◆ ABOUT THIS EXERCISE ◆
Where a line of the records contains the word "文件夹路径", show that line.

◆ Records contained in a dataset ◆

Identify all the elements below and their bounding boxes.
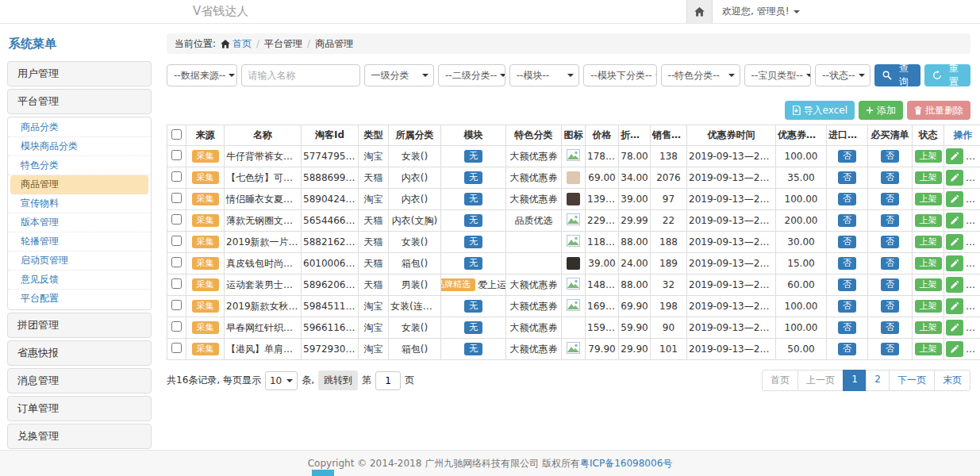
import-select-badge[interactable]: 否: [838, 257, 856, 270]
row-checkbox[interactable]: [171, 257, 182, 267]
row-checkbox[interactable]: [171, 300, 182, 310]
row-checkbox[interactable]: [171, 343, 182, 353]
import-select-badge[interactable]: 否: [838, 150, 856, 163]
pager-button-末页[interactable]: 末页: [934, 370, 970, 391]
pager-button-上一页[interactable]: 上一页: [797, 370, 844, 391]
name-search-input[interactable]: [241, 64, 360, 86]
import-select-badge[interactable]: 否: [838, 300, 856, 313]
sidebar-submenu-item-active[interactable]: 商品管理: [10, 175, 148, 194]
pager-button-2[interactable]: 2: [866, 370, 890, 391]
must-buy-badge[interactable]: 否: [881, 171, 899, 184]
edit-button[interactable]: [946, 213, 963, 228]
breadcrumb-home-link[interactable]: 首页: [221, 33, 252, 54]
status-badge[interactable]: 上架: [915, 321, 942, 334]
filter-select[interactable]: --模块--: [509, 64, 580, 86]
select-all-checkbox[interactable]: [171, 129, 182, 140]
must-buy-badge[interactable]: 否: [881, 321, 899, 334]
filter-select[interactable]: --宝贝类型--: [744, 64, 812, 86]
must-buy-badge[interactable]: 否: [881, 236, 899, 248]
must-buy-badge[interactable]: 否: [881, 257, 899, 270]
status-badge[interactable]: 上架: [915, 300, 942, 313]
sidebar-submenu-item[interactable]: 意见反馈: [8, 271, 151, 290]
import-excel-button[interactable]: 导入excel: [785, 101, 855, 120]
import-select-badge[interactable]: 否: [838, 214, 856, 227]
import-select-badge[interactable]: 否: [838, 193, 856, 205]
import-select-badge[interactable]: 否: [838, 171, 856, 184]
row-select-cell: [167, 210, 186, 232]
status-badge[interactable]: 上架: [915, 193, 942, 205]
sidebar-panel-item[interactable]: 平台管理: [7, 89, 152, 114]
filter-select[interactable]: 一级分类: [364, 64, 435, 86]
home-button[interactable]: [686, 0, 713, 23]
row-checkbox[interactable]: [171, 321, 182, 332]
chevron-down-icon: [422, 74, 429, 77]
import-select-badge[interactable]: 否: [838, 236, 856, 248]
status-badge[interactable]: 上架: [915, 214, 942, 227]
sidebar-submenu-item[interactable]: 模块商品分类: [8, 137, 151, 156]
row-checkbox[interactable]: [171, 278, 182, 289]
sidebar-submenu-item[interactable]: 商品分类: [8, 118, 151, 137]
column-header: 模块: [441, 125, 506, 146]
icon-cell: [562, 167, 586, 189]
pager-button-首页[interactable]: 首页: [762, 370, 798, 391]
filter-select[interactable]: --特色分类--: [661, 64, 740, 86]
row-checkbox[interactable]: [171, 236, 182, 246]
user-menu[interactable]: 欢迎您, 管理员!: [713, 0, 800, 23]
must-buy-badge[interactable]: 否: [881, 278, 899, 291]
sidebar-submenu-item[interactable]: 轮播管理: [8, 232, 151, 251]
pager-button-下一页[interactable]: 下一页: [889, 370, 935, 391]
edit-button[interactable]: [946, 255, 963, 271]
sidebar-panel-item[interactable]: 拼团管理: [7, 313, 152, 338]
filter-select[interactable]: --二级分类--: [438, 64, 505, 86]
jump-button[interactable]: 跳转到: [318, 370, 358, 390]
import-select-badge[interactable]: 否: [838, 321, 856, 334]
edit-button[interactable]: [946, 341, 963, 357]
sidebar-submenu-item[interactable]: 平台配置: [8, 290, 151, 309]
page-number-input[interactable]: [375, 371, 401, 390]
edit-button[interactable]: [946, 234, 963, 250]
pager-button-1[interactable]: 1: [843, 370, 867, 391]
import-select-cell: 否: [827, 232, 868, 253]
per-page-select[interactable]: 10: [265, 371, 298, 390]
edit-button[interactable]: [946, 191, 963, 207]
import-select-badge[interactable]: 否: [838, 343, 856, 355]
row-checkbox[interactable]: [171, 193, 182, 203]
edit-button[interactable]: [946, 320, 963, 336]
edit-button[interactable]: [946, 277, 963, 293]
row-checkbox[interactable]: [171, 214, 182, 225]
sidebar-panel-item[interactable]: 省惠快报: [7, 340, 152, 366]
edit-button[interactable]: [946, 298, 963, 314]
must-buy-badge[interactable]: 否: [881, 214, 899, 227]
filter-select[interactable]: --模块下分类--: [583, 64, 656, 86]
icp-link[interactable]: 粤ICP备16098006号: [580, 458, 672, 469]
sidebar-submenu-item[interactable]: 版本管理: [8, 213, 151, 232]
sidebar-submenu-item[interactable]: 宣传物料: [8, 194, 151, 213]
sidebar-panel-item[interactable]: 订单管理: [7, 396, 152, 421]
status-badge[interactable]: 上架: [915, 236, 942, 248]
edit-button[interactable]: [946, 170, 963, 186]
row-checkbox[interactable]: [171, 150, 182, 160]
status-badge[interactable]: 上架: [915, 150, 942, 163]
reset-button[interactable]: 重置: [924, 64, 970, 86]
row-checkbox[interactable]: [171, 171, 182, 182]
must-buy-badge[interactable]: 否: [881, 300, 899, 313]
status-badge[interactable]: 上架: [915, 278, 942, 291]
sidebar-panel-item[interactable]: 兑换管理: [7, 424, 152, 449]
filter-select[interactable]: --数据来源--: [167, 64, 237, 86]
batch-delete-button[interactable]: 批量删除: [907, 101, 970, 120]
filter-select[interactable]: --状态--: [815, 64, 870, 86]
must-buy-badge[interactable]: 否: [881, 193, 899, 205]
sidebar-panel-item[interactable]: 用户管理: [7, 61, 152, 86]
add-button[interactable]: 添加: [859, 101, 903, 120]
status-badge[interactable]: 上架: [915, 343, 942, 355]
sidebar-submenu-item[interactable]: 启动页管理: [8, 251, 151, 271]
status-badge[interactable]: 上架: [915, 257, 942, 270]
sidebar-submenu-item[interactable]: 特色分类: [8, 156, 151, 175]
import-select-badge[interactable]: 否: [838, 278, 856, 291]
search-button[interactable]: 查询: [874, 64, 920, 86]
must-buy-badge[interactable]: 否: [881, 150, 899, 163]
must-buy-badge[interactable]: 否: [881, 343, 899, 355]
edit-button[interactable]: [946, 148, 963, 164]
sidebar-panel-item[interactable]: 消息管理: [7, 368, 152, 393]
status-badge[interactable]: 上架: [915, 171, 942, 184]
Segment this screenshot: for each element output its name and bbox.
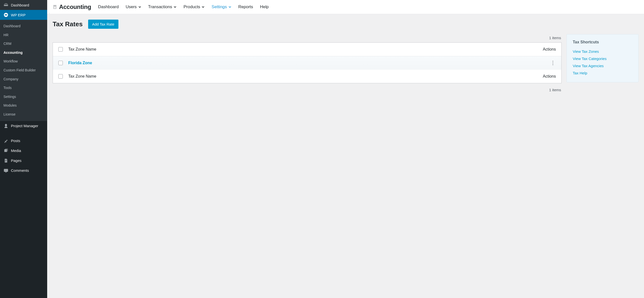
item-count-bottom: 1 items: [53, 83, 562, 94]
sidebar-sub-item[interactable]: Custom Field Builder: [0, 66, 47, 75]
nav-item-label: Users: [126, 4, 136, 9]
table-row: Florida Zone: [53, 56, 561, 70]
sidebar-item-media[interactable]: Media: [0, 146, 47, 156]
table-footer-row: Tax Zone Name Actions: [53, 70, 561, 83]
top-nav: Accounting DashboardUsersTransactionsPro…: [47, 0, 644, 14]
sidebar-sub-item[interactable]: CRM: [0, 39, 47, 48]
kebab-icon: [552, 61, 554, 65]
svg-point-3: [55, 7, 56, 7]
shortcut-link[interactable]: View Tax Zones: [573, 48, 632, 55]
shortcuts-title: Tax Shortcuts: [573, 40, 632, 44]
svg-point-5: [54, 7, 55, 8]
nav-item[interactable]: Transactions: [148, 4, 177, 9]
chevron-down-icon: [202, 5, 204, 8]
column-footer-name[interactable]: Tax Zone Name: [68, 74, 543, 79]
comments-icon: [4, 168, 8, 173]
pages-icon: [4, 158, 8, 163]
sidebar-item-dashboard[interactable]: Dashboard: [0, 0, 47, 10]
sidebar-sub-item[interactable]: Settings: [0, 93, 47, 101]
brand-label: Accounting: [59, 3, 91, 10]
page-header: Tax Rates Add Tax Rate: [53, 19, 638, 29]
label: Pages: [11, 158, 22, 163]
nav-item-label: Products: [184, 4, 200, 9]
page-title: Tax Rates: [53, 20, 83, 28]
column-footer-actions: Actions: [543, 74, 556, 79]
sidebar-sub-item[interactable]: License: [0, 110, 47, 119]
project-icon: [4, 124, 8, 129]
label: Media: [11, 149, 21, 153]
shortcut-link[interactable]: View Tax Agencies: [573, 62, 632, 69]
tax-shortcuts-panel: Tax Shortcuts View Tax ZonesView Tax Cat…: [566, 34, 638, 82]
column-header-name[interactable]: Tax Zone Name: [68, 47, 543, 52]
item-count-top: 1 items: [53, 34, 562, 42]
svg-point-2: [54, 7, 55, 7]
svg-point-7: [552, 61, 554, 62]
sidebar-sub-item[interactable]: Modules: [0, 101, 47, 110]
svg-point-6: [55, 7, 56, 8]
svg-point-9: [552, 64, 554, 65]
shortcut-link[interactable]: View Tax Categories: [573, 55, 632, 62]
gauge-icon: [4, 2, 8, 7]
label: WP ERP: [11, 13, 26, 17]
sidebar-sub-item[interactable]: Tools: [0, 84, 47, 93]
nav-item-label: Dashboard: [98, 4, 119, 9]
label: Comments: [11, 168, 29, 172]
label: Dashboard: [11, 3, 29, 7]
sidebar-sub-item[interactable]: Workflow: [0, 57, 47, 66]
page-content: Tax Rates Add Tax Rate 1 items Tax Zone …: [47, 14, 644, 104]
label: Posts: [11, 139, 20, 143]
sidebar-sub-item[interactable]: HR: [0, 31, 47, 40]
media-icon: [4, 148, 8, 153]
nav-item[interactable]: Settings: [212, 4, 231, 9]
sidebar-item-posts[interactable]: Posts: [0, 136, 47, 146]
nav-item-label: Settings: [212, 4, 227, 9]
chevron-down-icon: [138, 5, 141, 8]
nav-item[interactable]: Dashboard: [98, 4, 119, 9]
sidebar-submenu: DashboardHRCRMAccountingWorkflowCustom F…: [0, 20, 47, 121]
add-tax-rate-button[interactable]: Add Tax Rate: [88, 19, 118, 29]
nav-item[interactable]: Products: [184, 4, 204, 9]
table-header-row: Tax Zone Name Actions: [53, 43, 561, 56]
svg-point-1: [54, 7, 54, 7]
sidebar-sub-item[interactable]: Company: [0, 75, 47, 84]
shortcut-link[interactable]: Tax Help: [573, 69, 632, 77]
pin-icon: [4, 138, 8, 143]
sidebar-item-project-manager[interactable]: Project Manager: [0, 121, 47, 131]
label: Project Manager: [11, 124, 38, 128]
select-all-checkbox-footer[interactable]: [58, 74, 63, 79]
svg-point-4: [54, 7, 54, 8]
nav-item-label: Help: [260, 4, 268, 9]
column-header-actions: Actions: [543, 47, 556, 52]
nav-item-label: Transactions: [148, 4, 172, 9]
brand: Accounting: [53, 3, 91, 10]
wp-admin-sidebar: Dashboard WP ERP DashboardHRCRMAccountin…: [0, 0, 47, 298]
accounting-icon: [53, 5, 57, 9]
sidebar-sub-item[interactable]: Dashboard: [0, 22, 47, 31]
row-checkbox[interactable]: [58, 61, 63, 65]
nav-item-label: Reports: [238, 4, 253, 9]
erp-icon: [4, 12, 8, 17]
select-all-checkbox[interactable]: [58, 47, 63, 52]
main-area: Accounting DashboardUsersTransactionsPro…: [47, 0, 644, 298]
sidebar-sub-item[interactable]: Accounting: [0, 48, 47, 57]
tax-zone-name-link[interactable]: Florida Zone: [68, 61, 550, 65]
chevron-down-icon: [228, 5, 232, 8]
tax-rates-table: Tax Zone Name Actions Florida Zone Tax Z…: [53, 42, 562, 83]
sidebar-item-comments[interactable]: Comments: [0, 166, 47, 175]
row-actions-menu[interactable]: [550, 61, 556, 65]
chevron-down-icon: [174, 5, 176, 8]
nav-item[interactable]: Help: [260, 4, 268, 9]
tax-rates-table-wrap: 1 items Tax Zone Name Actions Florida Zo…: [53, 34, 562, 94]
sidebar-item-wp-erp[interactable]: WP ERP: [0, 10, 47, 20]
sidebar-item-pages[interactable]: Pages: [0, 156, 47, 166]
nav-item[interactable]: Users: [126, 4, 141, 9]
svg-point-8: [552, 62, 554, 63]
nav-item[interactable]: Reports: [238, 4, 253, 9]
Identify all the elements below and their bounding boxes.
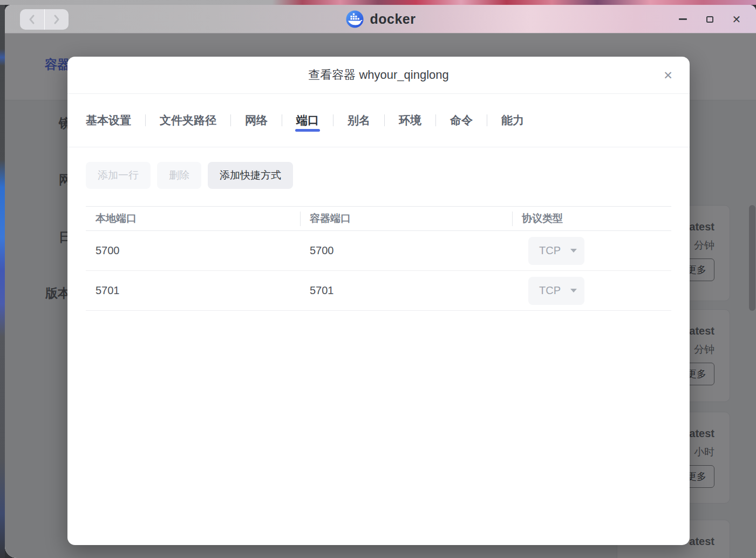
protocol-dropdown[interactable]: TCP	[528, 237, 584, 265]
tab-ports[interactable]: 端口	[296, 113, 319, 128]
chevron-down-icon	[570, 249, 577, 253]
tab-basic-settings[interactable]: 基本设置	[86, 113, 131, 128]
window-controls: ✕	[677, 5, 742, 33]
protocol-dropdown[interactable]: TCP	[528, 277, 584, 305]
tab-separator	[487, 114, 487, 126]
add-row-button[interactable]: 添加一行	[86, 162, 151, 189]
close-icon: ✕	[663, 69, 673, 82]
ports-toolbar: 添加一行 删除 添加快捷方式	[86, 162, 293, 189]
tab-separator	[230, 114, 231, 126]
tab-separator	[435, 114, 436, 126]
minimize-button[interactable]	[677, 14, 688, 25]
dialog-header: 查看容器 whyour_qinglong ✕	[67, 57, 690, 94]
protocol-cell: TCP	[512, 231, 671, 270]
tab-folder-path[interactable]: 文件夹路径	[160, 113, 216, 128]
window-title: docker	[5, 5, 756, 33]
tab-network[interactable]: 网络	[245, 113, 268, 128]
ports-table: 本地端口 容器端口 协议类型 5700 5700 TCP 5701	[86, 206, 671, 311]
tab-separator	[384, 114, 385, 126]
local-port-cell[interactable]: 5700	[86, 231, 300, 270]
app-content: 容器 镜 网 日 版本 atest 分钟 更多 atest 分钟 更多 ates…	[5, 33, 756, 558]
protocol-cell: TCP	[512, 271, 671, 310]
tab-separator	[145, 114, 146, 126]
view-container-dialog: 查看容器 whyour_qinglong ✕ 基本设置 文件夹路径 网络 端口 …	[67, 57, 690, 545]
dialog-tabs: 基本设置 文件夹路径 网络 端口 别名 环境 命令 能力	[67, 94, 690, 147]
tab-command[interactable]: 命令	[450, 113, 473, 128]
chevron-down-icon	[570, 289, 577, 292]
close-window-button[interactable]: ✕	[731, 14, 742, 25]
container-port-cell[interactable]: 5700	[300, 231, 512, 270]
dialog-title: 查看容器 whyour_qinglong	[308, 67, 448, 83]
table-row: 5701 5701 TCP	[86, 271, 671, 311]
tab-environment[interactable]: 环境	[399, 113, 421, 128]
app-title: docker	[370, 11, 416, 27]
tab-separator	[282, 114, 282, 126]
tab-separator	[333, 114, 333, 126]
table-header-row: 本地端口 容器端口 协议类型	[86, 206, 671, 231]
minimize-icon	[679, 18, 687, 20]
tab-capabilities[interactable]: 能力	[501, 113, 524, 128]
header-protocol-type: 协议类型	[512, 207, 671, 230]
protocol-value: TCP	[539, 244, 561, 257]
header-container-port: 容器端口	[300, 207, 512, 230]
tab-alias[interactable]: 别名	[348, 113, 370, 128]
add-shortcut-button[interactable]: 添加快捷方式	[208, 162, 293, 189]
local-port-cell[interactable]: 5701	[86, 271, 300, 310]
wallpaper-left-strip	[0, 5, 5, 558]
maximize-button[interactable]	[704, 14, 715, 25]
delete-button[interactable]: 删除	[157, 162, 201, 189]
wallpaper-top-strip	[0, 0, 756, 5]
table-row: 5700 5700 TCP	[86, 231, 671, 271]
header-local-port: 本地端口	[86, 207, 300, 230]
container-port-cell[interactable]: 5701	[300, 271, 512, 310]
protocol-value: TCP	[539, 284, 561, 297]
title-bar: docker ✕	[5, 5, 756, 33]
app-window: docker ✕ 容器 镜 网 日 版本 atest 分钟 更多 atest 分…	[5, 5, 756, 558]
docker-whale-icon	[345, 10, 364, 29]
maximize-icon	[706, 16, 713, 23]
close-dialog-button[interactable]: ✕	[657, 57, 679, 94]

◆ TASK RESULT ◆
tab-folder-path[interactable]: 文件夹路径	[160, 113, 216, 128]
view-container-dialog: 查看容器 whyour_qinglong ✕ 基本设置 文件夹路径 网络 端口 …	[67, 57, 690, 545]
dialog-tabs: 基本设置 文件夹路径 网络 端口 别名 环境 命令 能力	[67, 94, 690, 147]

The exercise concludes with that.